Mais après tout, pourquoi pas ?


« Je n’y avais pas songé, mais c’est possible, effectivement, lui dis-je en réfléchissant. Bon, par contre, ça peut pas être une fille du genre Coré, t’vois ? Là, c’est même pas la peine. Vu que Mad est assez grand, faut pas que la fille soit trop petite, sinon elle n’arrive pas à … ».

Un mouvement m’interrompt dans mon élan. Une jeune fille, qui semble avoir la tête dans les nuages, me fonce dessus. Je m’apprête à l’envoyer chier, quand je remarque qu’il s’agit de la nouvelle. Je ravale ma colère. Ces Bleus se croient tout permis, c’est dingue ça. Ils sont là depuis à peine quelques semaines, n’ont pas vécu toutes les horreurs qu’on a traversées ces derniers mois, et ça fait déjà du grabuge. Soupir. Quand j’étais à leur place, je devais être à peu près pareil, j’pense. Fin, j’étais tout de même moins maladroit.

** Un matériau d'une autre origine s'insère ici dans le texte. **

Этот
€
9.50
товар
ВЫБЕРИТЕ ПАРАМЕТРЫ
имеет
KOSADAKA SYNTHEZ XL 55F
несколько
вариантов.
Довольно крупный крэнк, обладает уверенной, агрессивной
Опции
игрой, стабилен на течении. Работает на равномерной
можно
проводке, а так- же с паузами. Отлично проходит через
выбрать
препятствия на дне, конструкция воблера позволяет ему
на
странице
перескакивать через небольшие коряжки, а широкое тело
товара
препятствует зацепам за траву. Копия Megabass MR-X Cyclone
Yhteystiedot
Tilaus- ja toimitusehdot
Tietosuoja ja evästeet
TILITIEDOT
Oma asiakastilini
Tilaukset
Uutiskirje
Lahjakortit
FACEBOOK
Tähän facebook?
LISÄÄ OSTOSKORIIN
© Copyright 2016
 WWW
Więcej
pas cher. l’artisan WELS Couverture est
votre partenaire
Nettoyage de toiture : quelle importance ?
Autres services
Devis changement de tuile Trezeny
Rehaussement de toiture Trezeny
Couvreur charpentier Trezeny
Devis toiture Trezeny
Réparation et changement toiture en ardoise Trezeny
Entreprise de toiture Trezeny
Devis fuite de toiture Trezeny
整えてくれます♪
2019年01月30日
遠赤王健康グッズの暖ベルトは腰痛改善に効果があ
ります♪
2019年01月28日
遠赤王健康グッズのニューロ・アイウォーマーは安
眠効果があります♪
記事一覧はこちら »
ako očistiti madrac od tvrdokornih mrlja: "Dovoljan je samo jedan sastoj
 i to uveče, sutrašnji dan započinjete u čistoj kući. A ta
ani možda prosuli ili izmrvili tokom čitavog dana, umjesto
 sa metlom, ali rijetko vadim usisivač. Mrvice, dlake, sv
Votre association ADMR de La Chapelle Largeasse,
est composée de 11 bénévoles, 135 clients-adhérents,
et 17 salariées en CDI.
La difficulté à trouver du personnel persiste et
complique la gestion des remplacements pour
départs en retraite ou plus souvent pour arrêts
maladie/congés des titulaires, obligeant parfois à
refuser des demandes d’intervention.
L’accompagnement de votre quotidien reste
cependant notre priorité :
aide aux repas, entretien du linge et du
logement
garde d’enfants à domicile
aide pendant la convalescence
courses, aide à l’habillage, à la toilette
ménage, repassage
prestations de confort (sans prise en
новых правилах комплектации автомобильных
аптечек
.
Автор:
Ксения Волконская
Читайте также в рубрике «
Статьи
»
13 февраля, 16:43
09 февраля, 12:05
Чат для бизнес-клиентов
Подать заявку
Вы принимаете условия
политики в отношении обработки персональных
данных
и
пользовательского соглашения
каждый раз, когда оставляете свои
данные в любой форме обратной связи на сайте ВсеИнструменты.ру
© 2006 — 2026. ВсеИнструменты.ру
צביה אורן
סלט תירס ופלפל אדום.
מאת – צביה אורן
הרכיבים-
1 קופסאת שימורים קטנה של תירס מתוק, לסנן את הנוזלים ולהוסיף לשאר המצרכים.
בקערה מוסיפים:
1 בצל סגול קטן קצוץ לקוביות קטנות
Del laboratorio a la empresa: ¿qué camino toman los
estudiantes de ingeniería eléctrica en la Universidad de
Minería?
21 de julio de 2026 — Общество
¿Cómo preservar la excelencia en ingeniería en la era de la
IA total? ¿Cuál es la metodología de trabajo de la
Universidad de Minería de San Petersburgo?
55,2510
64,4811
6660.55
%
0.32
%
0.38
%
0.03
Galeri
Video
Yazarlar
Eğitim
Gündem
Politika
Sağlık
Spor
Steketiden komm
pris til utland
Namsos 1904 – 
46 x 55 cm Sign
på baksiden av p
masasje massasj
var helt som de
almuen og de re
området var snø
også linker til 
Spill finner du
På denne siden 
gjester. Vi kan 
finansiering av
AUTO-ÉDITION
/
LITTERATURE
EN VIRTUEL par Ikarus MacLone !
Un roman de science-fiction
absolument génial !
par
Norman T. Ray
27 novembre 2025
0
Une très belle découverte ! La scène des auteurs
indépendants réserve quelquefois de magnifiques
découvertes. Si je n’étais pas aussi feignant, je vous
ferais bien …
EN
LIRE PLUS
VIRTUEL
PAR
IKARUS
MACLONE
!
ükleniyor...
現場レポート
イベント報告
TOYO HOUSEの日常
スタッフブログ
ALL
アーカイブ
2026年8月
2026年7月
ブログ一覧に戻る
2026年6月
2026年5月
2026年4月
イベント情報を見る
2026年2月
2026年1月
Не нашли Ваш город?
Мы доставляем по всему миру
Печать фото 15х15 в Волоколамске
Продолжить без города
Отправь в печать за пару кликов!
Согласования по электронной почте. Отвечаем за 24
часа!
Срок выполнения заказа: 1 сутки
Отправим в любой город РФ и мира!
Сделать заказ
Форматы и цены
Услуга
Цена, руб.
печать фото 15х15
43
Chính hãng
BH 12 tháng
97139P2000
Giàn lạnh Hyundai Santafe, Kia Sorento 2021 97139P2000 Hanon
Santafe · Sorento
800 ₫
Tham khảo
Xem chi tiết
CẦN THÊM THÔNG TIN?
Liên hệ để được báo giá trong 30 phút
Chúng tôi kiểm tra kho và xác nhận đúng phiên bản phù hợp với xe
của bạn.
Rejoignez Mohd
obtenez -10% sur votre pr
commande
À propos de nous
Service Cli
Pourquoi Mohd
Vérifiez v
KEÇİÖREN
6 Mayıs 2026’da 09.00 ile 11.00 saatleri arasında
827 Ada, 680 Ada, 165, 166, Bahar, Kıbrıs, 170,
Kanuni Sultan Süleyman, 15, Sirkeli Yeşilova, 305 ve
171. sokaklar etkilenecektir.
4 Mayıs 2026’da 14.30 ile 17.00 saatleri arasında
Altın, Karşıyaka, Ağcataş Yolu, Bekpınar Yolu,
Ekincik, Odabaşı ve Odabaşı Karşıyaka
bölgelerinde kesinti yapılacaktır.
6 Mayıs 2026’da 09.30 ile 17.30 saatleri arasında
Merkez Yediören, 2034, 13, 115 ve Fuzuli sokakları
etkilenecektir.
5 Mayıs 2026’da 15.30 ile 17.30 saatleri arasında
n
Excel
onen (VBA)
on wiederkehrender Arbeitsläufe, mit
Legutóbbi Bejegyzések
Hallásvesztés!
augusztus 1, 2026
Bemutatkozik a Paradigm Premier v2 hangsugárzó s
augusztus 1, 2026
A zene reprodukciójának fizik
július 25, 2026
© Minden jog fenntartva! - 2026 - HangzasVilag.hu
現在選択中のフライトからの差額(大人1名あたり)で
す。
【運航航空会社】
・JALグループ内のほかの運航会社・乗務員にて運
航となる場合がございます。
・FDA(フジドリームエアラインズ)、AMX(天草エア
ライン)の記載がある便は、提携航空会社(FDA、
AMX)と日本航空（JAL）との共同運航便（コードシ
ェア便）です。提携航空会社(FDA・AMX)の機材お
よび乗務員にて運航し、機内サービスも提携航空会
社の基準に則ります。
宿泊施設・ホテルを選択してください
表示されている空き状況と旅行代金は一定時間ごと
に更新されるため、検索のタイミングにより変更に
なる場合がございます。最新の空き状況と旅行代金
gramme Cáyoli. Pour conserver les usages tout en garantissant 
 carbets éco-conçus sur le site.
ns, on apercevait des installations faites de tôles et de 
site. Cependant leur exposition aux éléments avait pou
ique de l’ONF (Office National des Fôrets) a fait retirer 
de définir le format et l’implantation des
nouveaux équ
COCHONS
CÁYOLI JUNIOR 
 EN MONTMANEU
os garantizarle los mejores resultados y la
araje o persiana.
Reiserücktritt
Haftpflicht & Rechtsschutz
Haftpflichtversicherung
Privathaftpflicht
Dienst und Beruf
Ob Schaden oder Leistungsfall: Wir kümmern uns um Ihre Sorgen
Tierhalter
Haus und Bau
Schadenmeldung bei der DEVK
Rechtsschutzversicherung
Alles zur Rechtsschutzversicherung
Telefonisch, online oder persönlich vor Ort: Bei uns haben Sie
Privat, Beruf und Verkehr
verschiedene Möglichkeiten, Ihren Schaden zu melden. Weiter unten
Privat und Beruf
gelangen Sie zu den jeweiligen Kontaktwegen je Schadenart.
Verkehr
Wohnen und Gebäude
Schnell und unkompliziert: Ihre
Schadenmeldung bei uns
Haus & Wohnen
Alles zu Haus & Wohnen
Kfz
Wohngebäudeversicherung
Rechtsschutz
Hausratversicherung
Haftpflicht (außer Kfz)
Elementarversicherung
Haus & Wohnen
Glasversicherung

« Ferme ? répété-je d’un ton acide. C’est… original. Alors comme ça, on voulait s’échapper en douce ? » Je ponctue ma remarque d’un petit sourire : « Je sais bien que c’est chiant comme la pluie, mais je ne pense pas qu’on doive s’en aller pour le moment. Tant que Jonas n’est pas parti, on reste. Compris, la Bleue ? Et puis, ça te rendrait encore plus suspecte. Déjà qu’ils sont prêts à s’écorcher sur la place publique, alors évitons de mettre de l’huile sur le feu, d’accord ? »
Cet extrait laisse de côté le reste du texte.